In Rails, `app/jobs/seeder/` directory breaks `db:seed` task

IngoTomahogh commented 3 months ago

Adding any file(s) app/jobs/seeder/*.rb (with or without content, doesn’t matter) in Rails will confuse Zeitwerk into assuming that there must be a module Seeder, breaking any subsequent class Seeder; end statements wherein any custom seeder code would be defined.

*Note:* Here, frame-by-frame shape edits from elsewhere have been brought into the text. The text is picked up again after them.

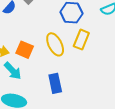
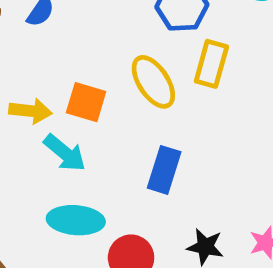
blue rectangle: (55, 83) -> (164, 170), turned 36

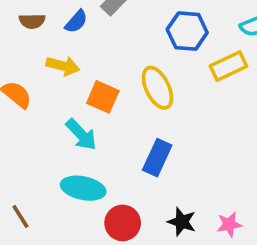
yellow rectangle: (211, 64) -> (228, 66), moved, turned 42
yellow arrow: (30, 111) -> (63, 66), moved

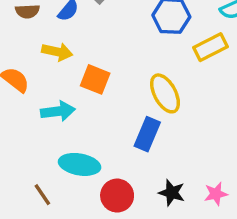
yellow ellipse: (157, 88) -> (165, 93), moved
cyan arrow: (81, 135) -> (58, 111), moved, turned -52
brown line: (20, 216) -> (42, 195), moved

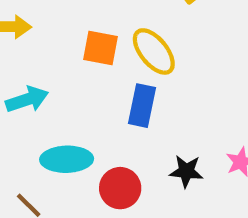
orange square: (95, 79) -> (101, 48), moved

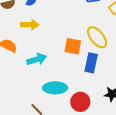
orange square: (101, 48) -> (73, 46), moved

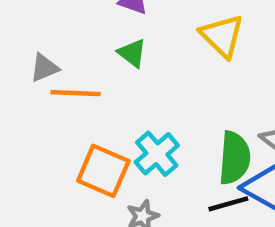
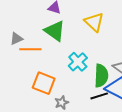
green triangle: (132, 53) -> (55, 31), size x1.6
cyan cross: (157, 154) -> (78, 62), moved

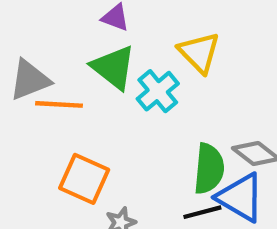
gray triangle: (16, 39) -> (30, 80), size x1.5
cyan cross: (78, 62) -> (158, 91), moved

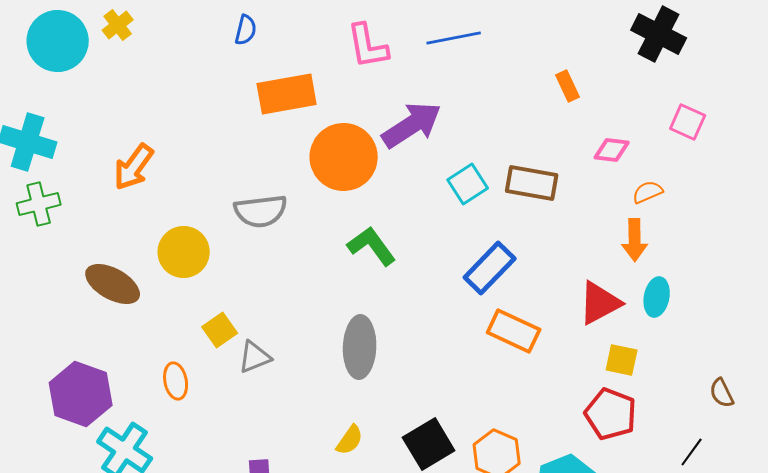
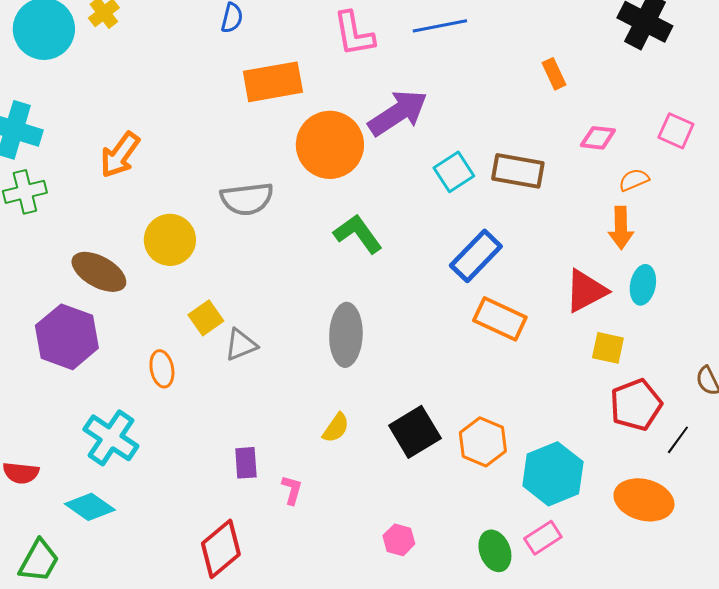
pink square: (688, 122) -> (676, 131), moved
purple hexagon: (81, 394) -> (67, 337), moved
red pentagon: (611, 414) -> (636, 405), moved, turned 30

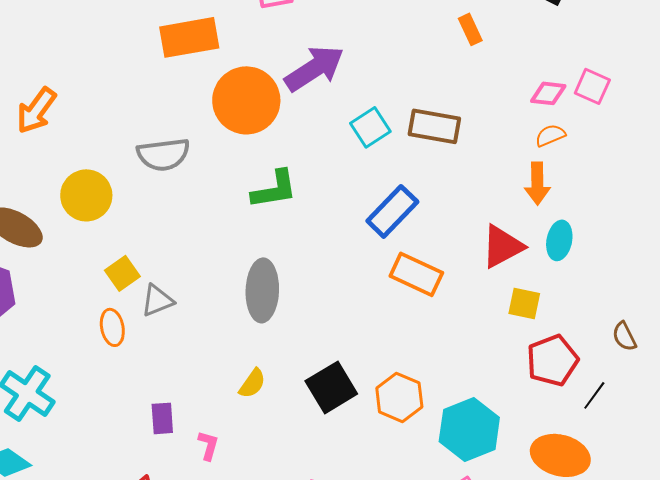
pink diamond: (598, 138) -> (548, 93), moved
green L-shape: (358, 234) -> (274, 189), turned 117
orange ellipse: (162, 369) -> (112, 327), moved

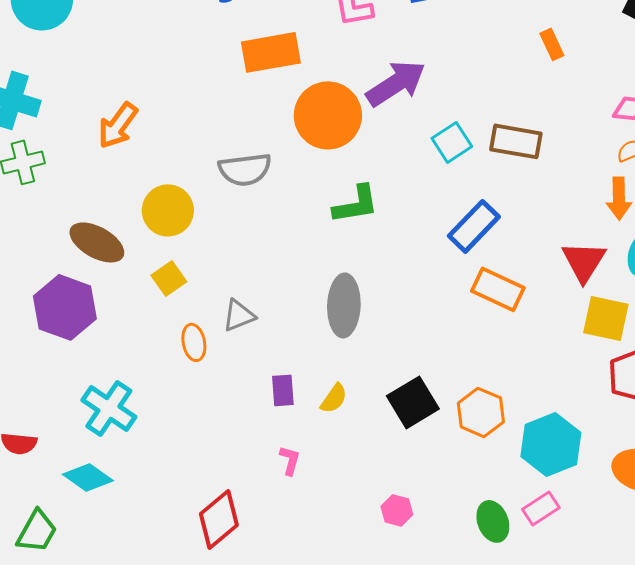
red triangle: (502, 246) -> (584, 261), turned -30
yellow square: (122, 273) -> (169, 278), moved
yellow square: (524, 303) -> (606, 318), size x1.4
purple rectangle: (162, 418) -> (283, 390), moved

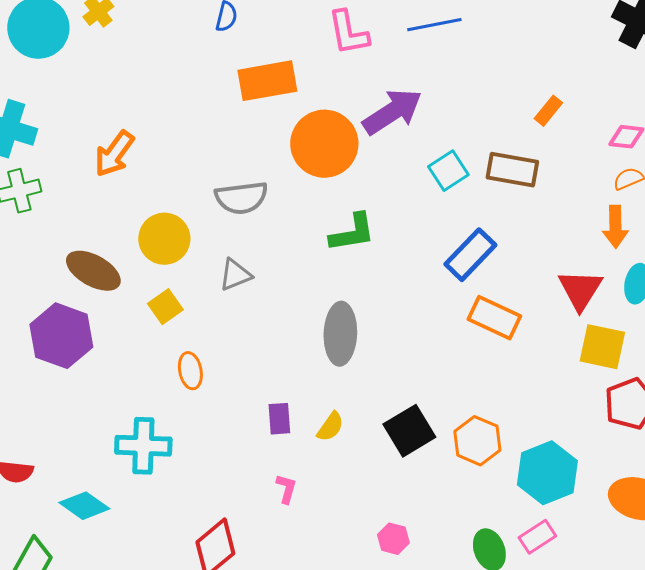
orange rectangle: (552, 44) -> (548, 111), moved, turned 64
gray triangle: (239, 315) -> (235, 275), moved
cyan cross: (109, 408) -> (143, 446), moved, turned -32

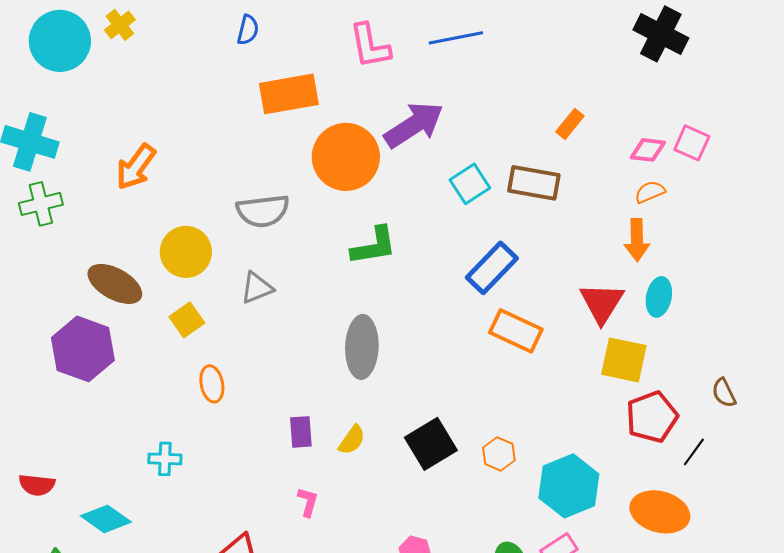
orange hexagon: (477, 441) -> (499, 454), size x0.7
cyan cross: (143, 446) -> (165, 459), size x0.6

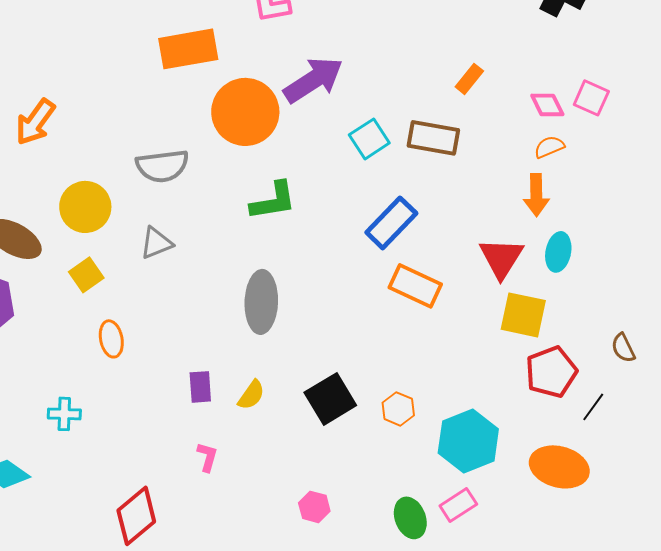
pink diamond: (648, 150) -> (547, 105), turned 57

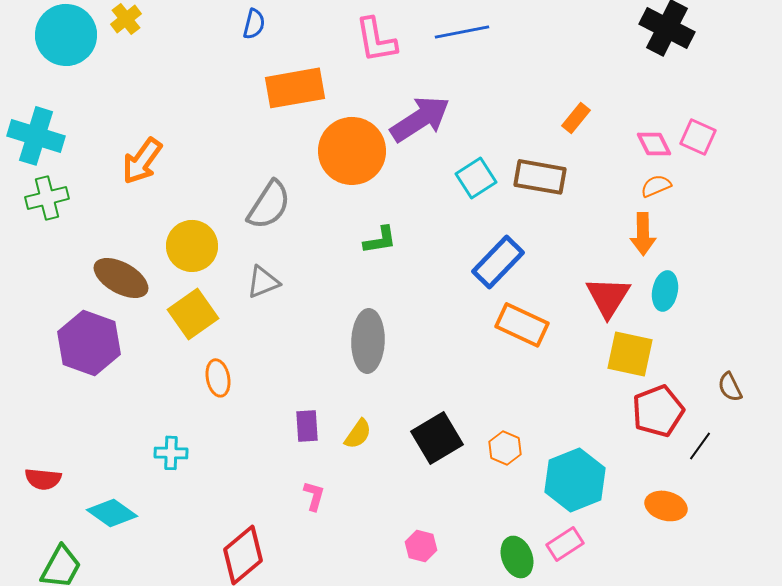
gray semicircle: (162, 166) -> (269, 205), turned -50
green L-shape: (273, 201) -> (380, 240), size x0.7
yellow square: (86, 275) -> (193, 314), size x1.4
orange ellipse: (559, 467) -> (666, 506), size x0.7

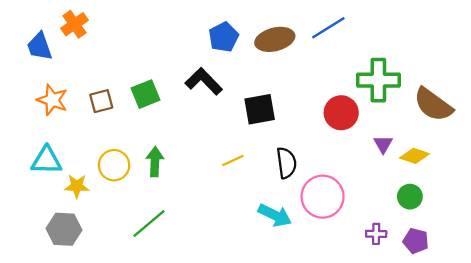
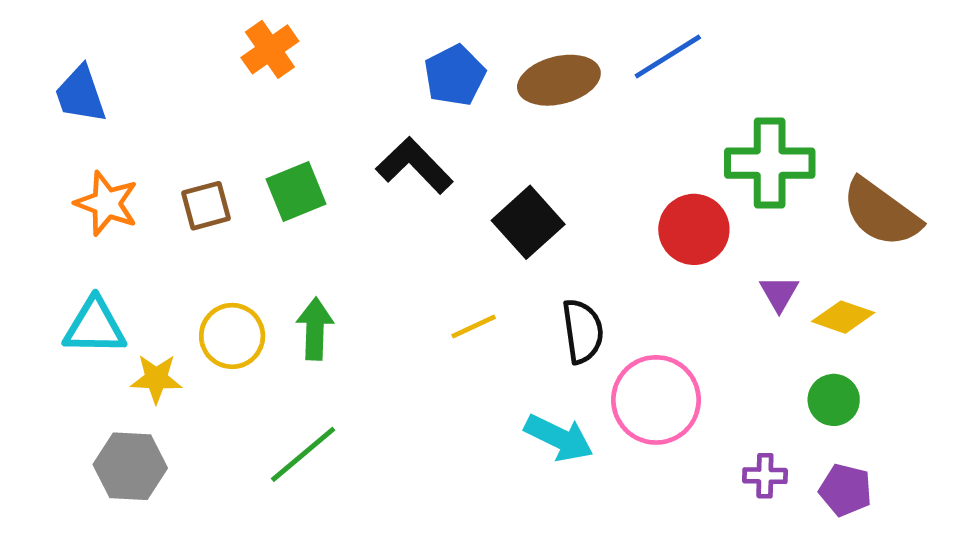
orange cross: (74, 24) -> (270, 49), moved
black square: (260, 109) -> (528, 222), turned -32

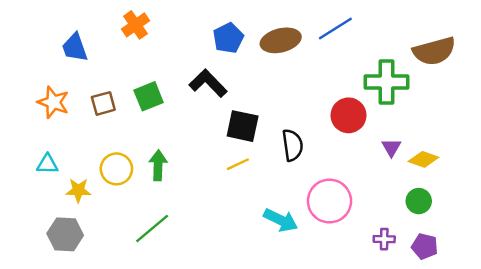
blue trapezoid: (80, 94) -> (75, 48), moved
brown semicircle: (881, 213) -> (434, 51), moved, turned -51
black square: (528, 222) -> (243, 126), moved, turned -36
cyan triangle: (95, 326) -> (47, 164), size x0.7
black semicircle: (583, 331) -> (293, 145), moved

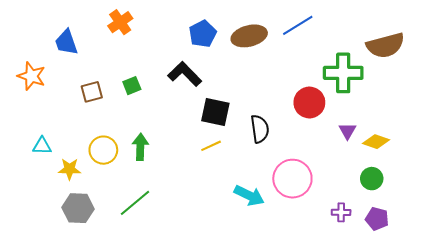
green square: (149, 96) -> (132, 86), size x0.7
orange star: (53, 102) -> (31, 76), moved
gray hexagon: (65, 234) -> (78, 208), moved

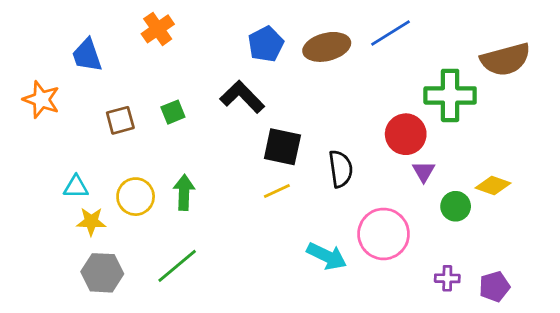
purple triangle: (347, 131) -> (424, 172), moved
cyan triangle: (42, 146) -> (76, 187), moved
green circle: (372, 179) -> (456, 206), moved
purple pentagon: (377, 219) -> (494, 287), turned -30

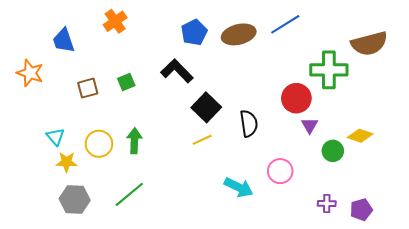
black square: (282, 147) -> (206, 107), turned 32
cyan triangle: (76, 187) -> (55, 137), turned 48
pink circle: (384, 234) -> (280, 171), size x0.7

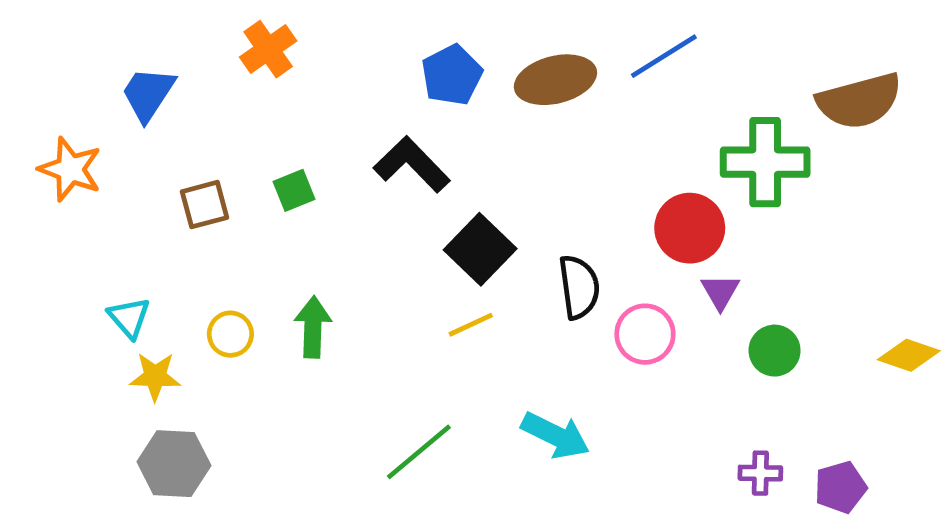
blue trapezoid: (63, 40) -> (148, 94), turned 52
yellow diamond: (360, 136) -> (909, 355), moved
yellow circle: (99, 144) -> (230, 334), size x0.7
pink circle: (280, 171) -> (645, 334), moved
green line: (129, 194) -> (419, 452), moved

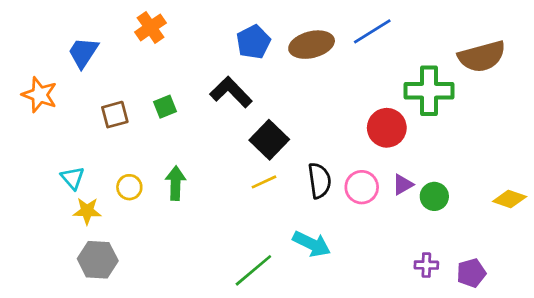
black semicircle: (579, 287) -> (319, 181), moved
purple triangle: (720, 292) -> (403, 185), moved, turned 30
green line: (419, 452) -> (253, 270), moved

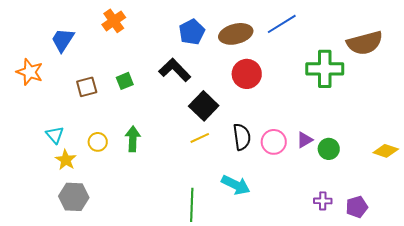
red circle: (387, 128) -> (247, 74), moved
yellow star: (87, 211) -> (66, 160), turned 30
green line: (253, 270) -> (192, 205), turned -48

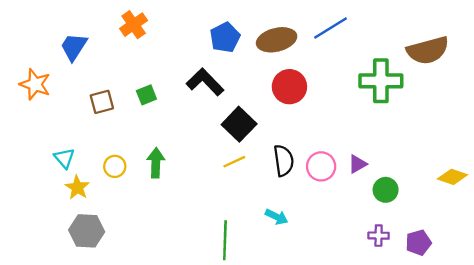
green circle: (329, 149) -> (386, 190), moved
cyan arrow: (236, 185) -> (277, 217), size x0.7

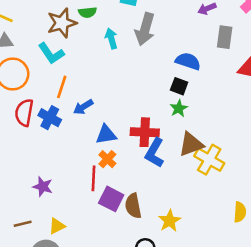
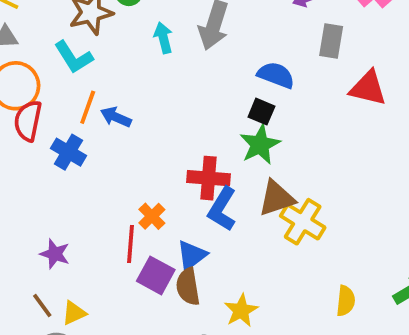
blue arrow: (83, 107) -> (116, 117), moved, turned 54
green star: (179, 108) -> (260, 145), size x1.5
red semicircle: (24, 113) -> (28, 121), moved
blue triangle: (106, 135) -> (192, 255), moved, turned -30
brown line: (23, 224) -> (42, 306), moved, turned 66

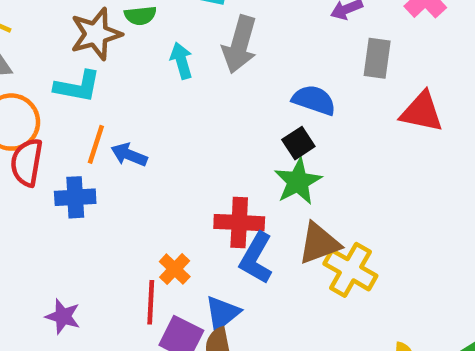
cyan L-shape: (73, 57) -> (78, 87), turned -45
black square: (261, 112) -> (298, 143), turned 36
blue cross: (69, 152) -> (75, 197), turned -32

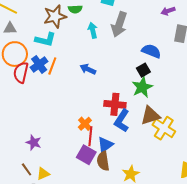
blue arrow: (129, 155) -> (88, 69), moved
blue cross: (75, 197) -> (39, 64), moved, turned -36
red line: (151, 302) -> (90, 136), moved

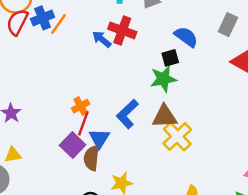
red cross: (115, 104) -> (122, 30), moved
blue triangle: (105, 145) -> (99, 138), turned -36

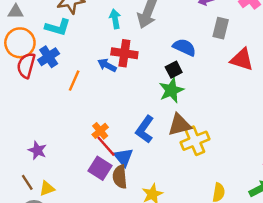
orange line: (59, 24) -> (74, 81), moved
red line: (83, 123) -> (106, 146), turned -50
yellow cross: (177, 136) -> (195, 141), turned 32

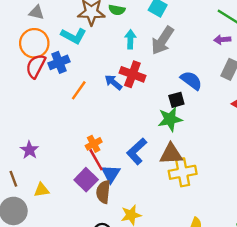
yellow triangle: (47, 188) -> (42, 190), moved

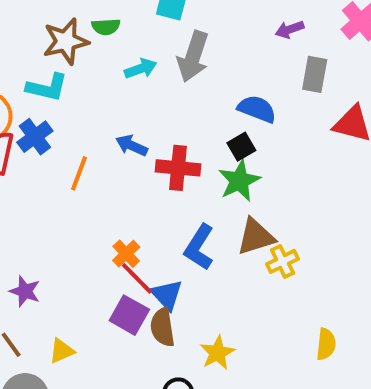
cyan arrow: (130, 39) -> (141, 69), turned 84
red cross: (132, 74) -> (178, 168), moved
yellow cross: (183, 172) -> (283, 261), size x0.7

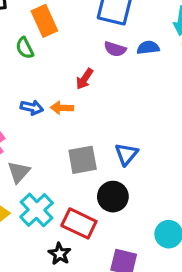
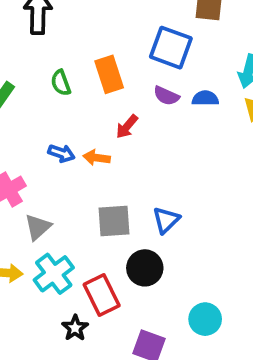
orange rectangle: (44, 21) -> (109, 74), moved
red rectangle: (79, 223) -> (102, 295), turned 32

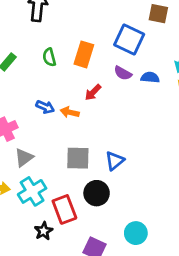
orange rectangle: (109, 74) -> (84, 54), turned 30

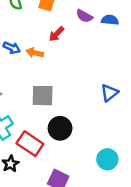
blue triangle: (115, 161) -> (110, 93), moved
red rectangle: (64, 209) -> (30, 144), turned -35
cyan circle: (136, 233) -> (107, 159), moved

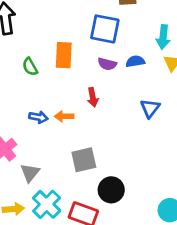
red arrow: (56, 34) -> (93, 97), moved, turned -42
blue triangle: (110, 93) -> (150, 108), moved

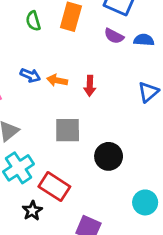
red arrow: (93, 97) -> (90, 86), moved
black circle: (111, 190) -> (109, 156), moved

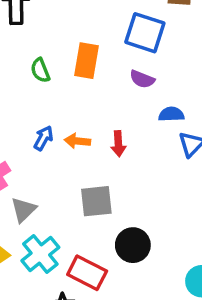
blue semicircle: (144, 40) -> (171, 114), moved
blue arrow: (30, 75) -> (43, 138), turned -78
black circle: (109, 156) -> (133, 245), moved

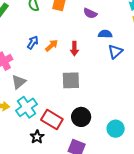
orange arrow: (77, 141) -> (52, 45), turned 128
gray square: (96, 201) -> (71, 80), moved
black circle: (133, 245) -> (81, 117), moved

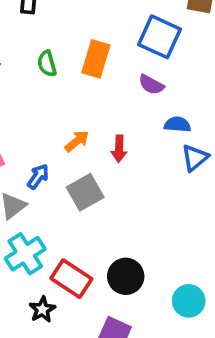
blue arrow: (33, 43) -> (38, 177), moved
gray square: (71, 80) -> (85, 192), moved, turned -30

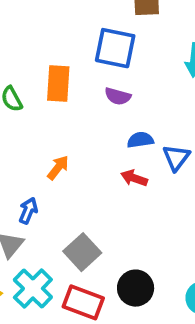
blue semicircle: (177, 124) -> (140, 140), moved
red arrow: (119, 149) -> (134, 178), moved, turned 120
gray square: (85, 192) -> (82, 252), moved

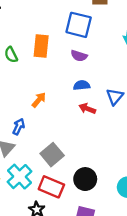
blue semicircle: (140, 140) -> (82, 85), moved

If such files exist, running rails db:seed --trace will lead to this error message:

** Invoke db:seed (first_time)
** Invoke db:load_config (first_time)
** Invoke environment (first_time)
** Execute environment
** Execute db:load_config
** Execute db:seed
** Invoke db:abort_if_pending_migrations (first_time)
** Invoke db:load_config 
** Execute db:abort_if_pending_migrations
D, [2024-07-18T14:31:55.673313 #2865] DEBUG -- :    (1.2ms)  SELECT `schema_migrations`.`version` FROM `schema_migrations` ORDER BY `schema_migrations`.`version` ASC
rails aborted!
TypeError: Seeder is not a class (TypeError)
/bundler/ruby/3.3.0/gems/zeitwerk-2.6.16/lib/zeitwerk/cref.rb:85: previous definition of Seeder was here

(Loaded from /app/db/seeder.rb, /app/db/seeds.rb, /bundler/ruby/3.3.0/gems/railties-6.1.7.8/lib/rails/engine.rb, etc.)

Versions used:

Zeitwerk 2.6.16
Rails 6.1.7.8
Ruby 3.3.1

fxn commented 3 months ago

Hi. Where is the Seeder class defined?

IngoTomahogh commented 3 months ago

Hi. Where is the Seeder class defined?

We define it in db/seeder.rb, loaded via db/seeds.rb — which, as I now realize, might be part of the issue, because it’s not in the standard load path (and not defined by Rails, either).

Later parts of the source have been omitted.